Yüz yıl sonra

Soner Yalçın yazdı...

Yazdıklarımı bir yere bağlayacağım.

Önce girizgâh yapmalıyım:

Trablusgarp'tan Büyük Taarruza kadar Mustafa Kemal askerlik yaşamında mücadeleyi hep milletle beraber yaptı.

Halkçılık anlayışı -günümüzde politikacıların diline pelesenk olmuş- retorik popülizm değildi.

Klasik strateji kavramı, düşmana karşı üstünlük oluşturmak- savaşı kazanmak için kuvvetlerin nasıl kullanılacağı ile ilgilenir.

Strateji ustası Mustafa Kemal'e göre, bir savaş sadece harita üzerinde kazanılmazdı. Ekonomik- politik gibi -moral desteği vs.- halkın/ ulusal gücün de savaşa destek vermesi şarttı. Halksız zafer imkânsızdı. Kurtuluş savaşında -kongreler yoluyla- büyük millet meclisini karar merkezi yapması bundandı.

Üçlü Güç Birliği; halk, hükümet/meclis, ordu birlikteliğiydi

Bu sebeple halkın kıyımlardan korunması elzemdi.

Bu sebeple ordunun kıyımlardan korunması elzemdi.

Bu sebeple meclis kurmak önemliydi.

Milletin, askerin devletine güvenmesini hep önemsedi.

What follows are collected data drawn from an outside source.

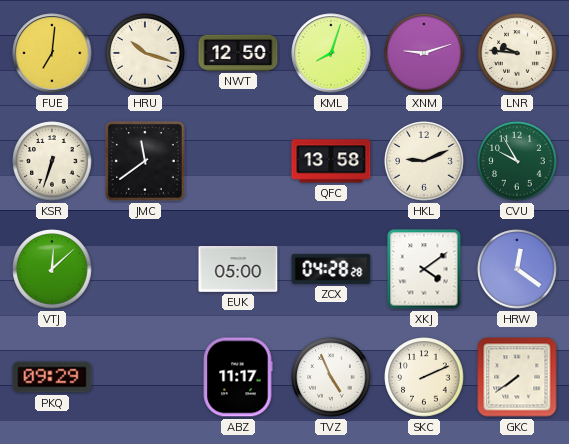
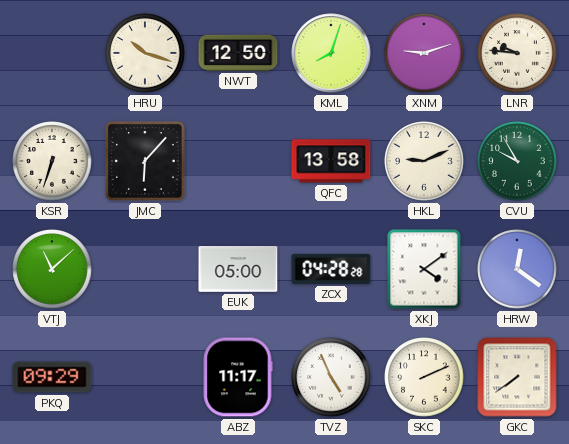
FUE: 7:01 -> none
JMC: 11:39 -> 6:07
VTJ: 12:08 -> 11:08
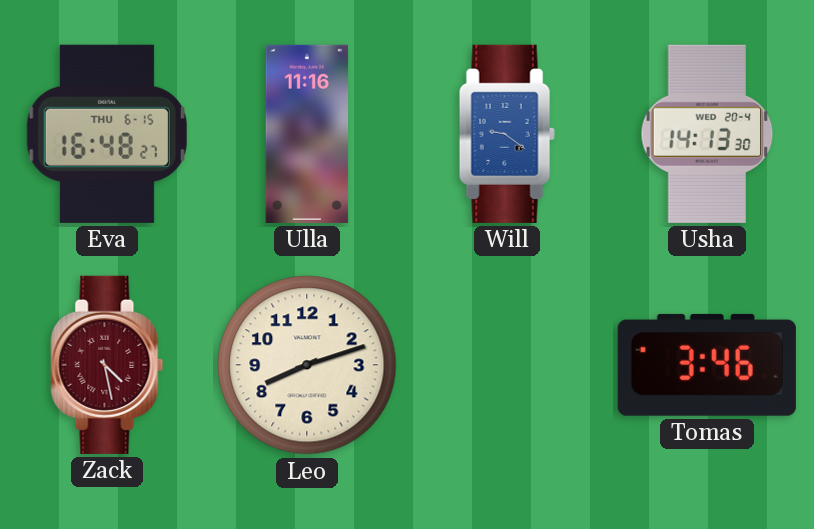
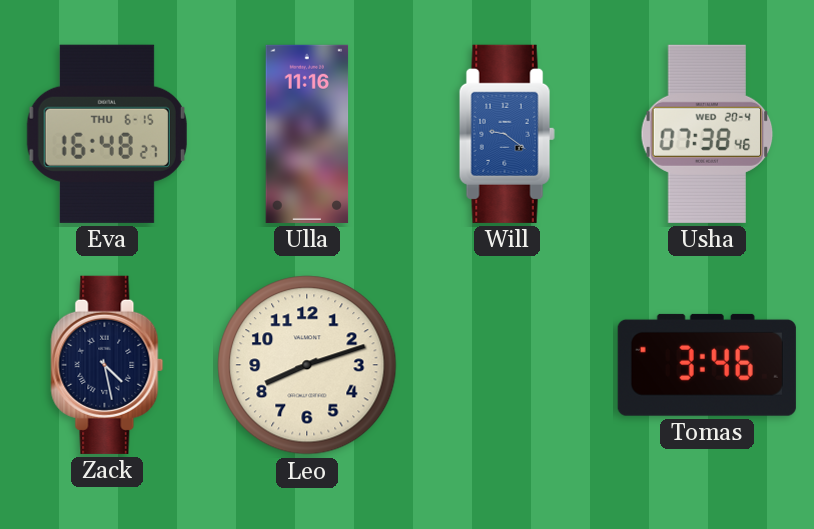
Usha: 14:13 -> 07:38
Zack dial: burgundy -> navy
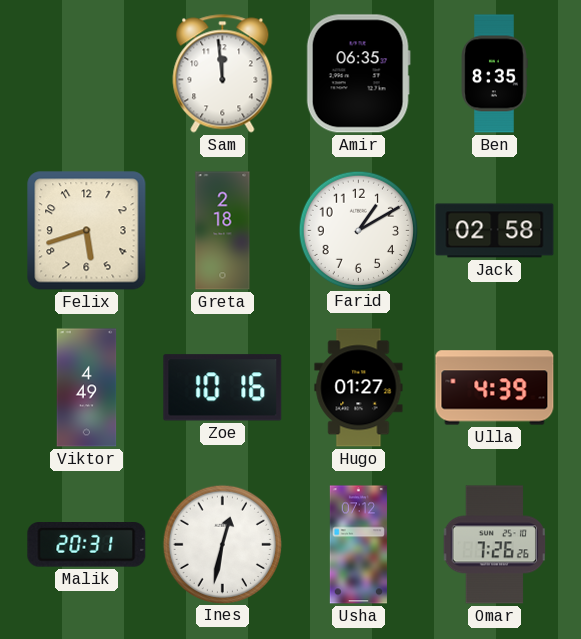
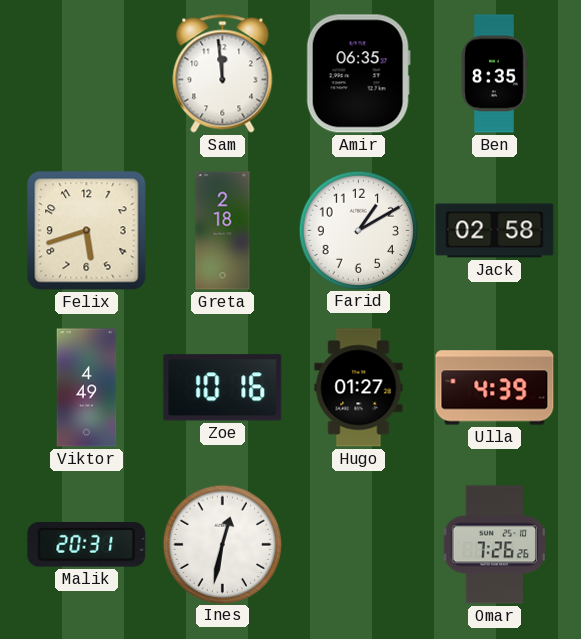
Usha: 07:12 -> none
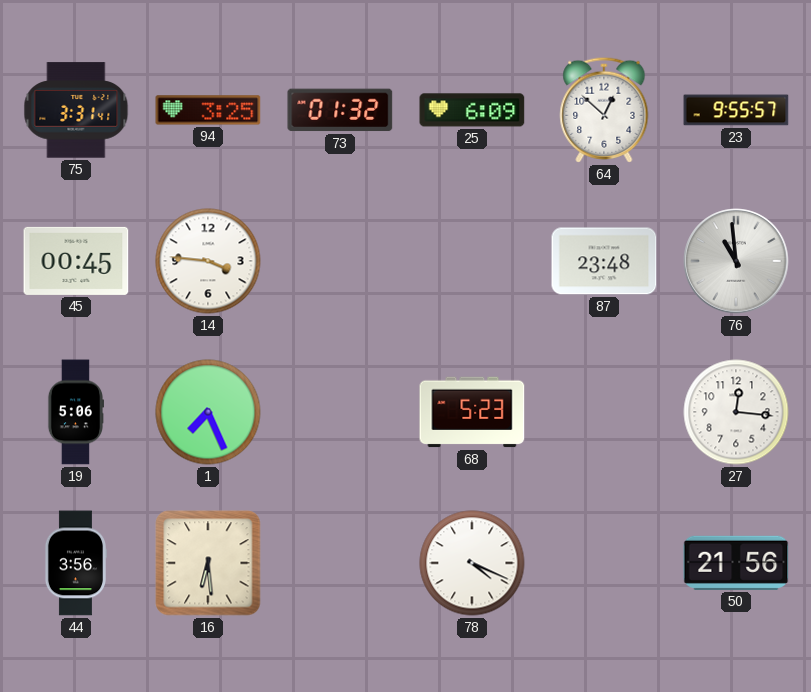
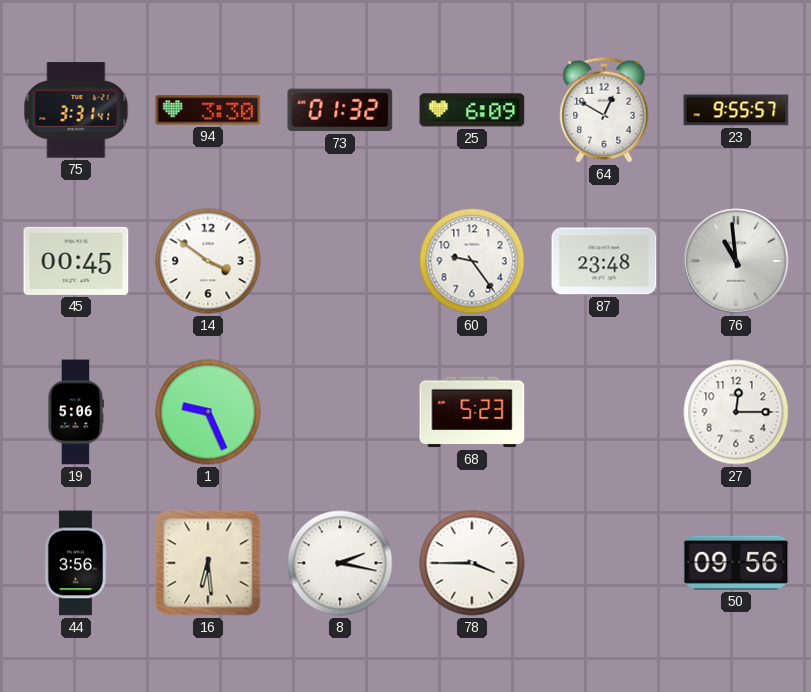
94: 3:25 -> 3:30
64: 12:52 -> 12:50
14: 3:46 -> 3:51
60: none -> 9:24
1: 7:26 -> 9:26
27: 12:16 -> 12:15
8: none -> 2:17
78: 4:19 -> 3:45
50: 21:56 -> 09:56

Aksi takdirde yıkım daha sarsıntılı olurdu. Birinci Dünya Savaşı sürecinde Enver Paşa gibi –halktan ve gerçeklerden uzak- hayalcilere ya da Alman komutanlar gibi –risk değerlendirmesi bile yapmaksızın- Türk zayiatını önemsemeyenlere bu sebeple şiddetle karşı çıktı.

Peki:

Savaş strateji olarak, milletin inançla orduyu desteklenmesinin elzem olduğunu Mustafa Kemal kimden öğrendi?

PRUSYA EKOLÜ

Yıl, 1790.

Osmanlı Devleti, (dini açıdan sakıncalı olup olmadığı uzunca tartışılsa da) ilk kez bir Hristiyan devletle işbirliği/ ittifak yaptı: Prusya/ Almanya

Bu ittifak orduyu modernleştirmek için Alman askerlerin Osmanlı'ya gelmesini sağladı.

-Yüzbaşı Helmuth von Moltke başkanlığında askeri heyet geldi; dört yıl (1835-1839) görev yaptı.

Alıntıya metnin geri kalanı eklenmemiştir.